A giudicare dall’evoluzione di un mercato sempre più digital oriented, sembrerebbe arrivato il definitivo tramonto per gli accordi di bancassurance. Ma sarà proprio così? Difficile dare risposte certe. Di sicuro è finita la corsa forsennata esplosa nel 2008 quando, nel primo periodo della lunga crisi finanziaria, gli istituti di credito hanno trovato proprio nelle intese con gli assicuratori la loro ancora di salvezza, lo strumento indispensabile a sopravvivere.
Tuttavia, sappiamo bene che la sola bancassurance non è una medicina sufficiente a guarire da certi mali congeniti o dal mettere al riparo da tonfi clamorosi, così come dimostrano i crolli di ING, Credit Suisse e Royal Bank of Scotland che hanno fatto dubitare sull’odierna efficacia degli accordi fra banche e assicurazioni. Ma allora è davvero finita l’epoca del bancassurance?
Difficile dirlo, perchè allargando lo sguardo verso mercati extra europei sembrerebbe il contrario. Infatti, negli ultimi anni c’è stata una vera e propria ondata di accordi di bancassurance nelle economie emergenti come l’Asia. Ad esempio, solamente un paio di mesi fa, a dicembre, Bajaj Allianz General Insurance ha stretto un accordo che le permetterà di vendere le proprie polizze in India attraverso gli sportelli di Canara Bank, uno dei più importanti istituti di credito indiani di proprietà statale.
Inoltre, la stessa Allianz sta battagliando con Axa per chiudere un accordo distributivo con le branch asiatiche di Standard Chartered.
Insomma, prendendo a riferimento i mercati emergenti sembra chiaro che la bancassurance goda di ottima salute, visto che parliamo di paesi dove le banche sono da tempo radicate sul territorio, hanno la fiducia dei consumatori e fanno pertanto gola agli assicuratori.
Ma per quanto riguarda invece i mercato più maturi come l’Europa?
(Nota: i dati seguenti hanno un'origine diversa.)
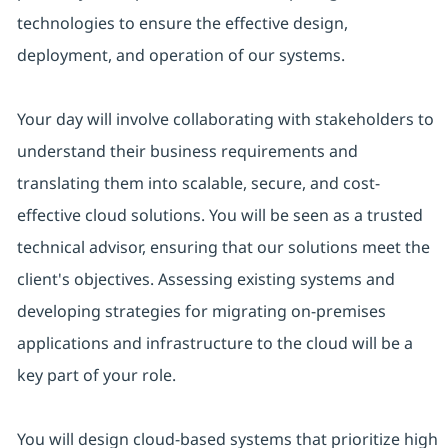
technologies to ensure the effective design,
deployment, and operation of our systems.
Your day will involve collaborating with stakeholders to
understand their business requirements and
translating them into scalable, secure, and cost-
effective cloud solutions. You will be seen as a trusted
technical advisor, ensuring that our solutions meet the
client's objectives. Assessing existing systems and
developing strategies for migrating on-premises
applications and infrastructure to the cloud will be a
key part of your role.
You will design cloud-based systems that prioritize high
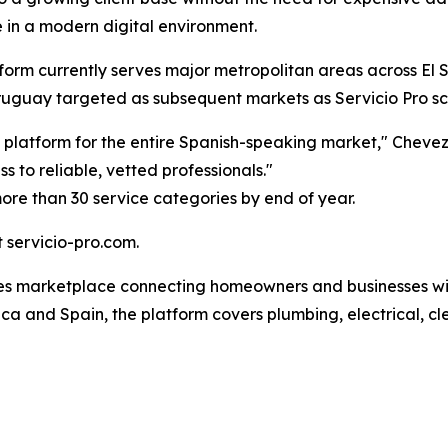
in a modern digital environment.
form currently serves major metropolitan areas across El S
Uruguay targeted as subsequent markets as Servicio Pro sc
s platform for the entire Spanish-speaking market," Chev
 to reliable, vetted professionals."
ore than 30 service categories by end of year.
t servicio-pro.com.
ices marketplace connecting homeowners and businesses wit
a and Spain, the platform covers plumbing, electrical, cle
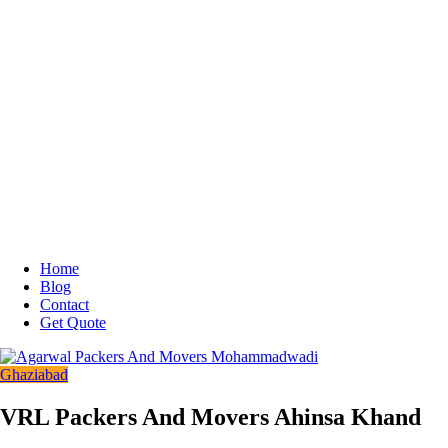
Home
Blog
Contact
Get Quote
Ghaziabad
VRL Packers And Movers Ahinsa Khand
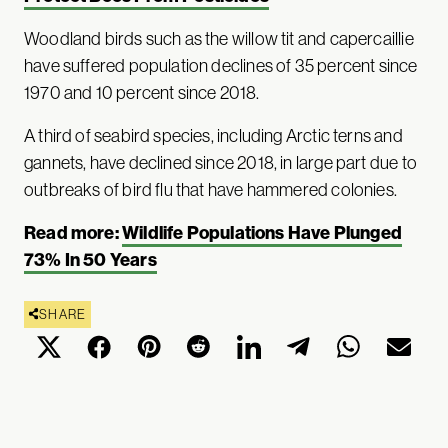
Woodland birds such as the willow tit and capercaillie
have suffered population declines of 35 percent since
1970 and 10 percent since 2018.
A third of seabird species, including Arctic terns and
gannets, have declined since 2018, in large part due to
outbreaks of bird flu that have hammered colonies.
Read more:
Wildlife Populations Have Plunged
73% In 50 Years
SHARE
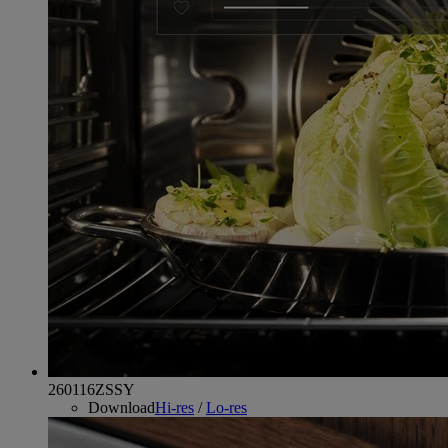
260116ZSSY
Download
Hi-res
/
Lo-res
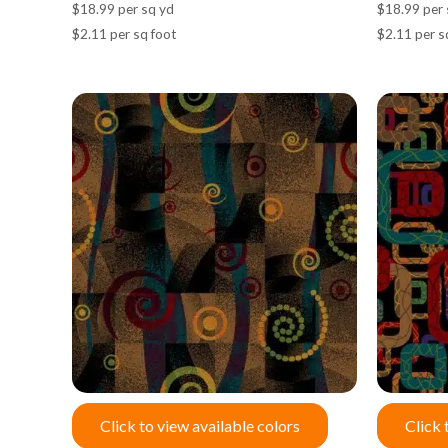
$18.99 per sq yd
$18.99 per 
$2.11 per sq foot
$2.11 per s
Click to view available colors
Click 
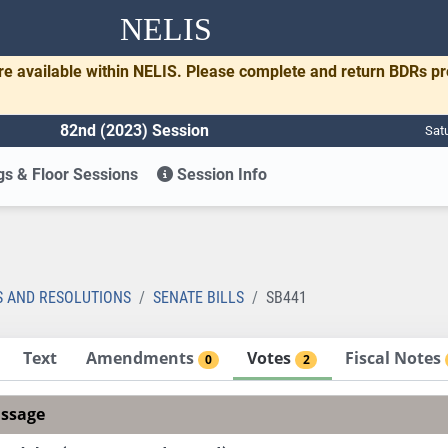
NELIS
re available within NELIS. Please complete and return BDRs p
82nd (2023) Session
Sat
s & Floor Sessions
Session Info
1
S AND RESOLUTIONS
SENATE BILLS
SB441
Text
Amendments
Votes
Fiscal Notes
0
2
assage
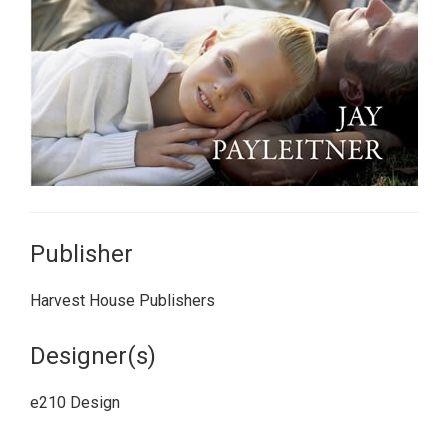
Publisher
Harvest House Publishers
Designer(s)
e210 Design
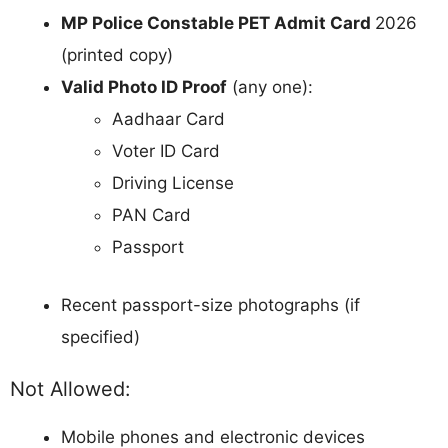
MP Police Constable PET Admit Card
2026
(printed copy)
Valid Photo ID Proof
(any one):
Aadhaar Card
Voter ID Card
Driving License
PAN Card
Passport
Recent passport-size photographs (if
specified)
Not Allowed:
Mobile phones and electronic devices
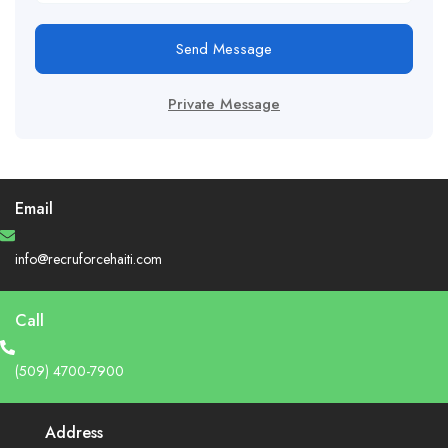
Send Message
Private Message
Email
info@recruforcehaiti.com
Call
(509) 4700-7900
Address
Nel vecchio continente dove tutto sembrava ormai assopirsi, ecco esplodere poche settimane fa la vicenda Generali, finita nel mirino di Intesa Sanpaolo, scesa in campo a difendere l’italianità della compagnia del Leone. Una manovra da oltre 60 miliardi di euro per un matrimonio tra la prima compagnia italiana e il primo istituto di credito del Paese per capitalizzazione che darebbe vita a un gigante europeo con attività finanziarie da quasi 1.200 miliardi di euro.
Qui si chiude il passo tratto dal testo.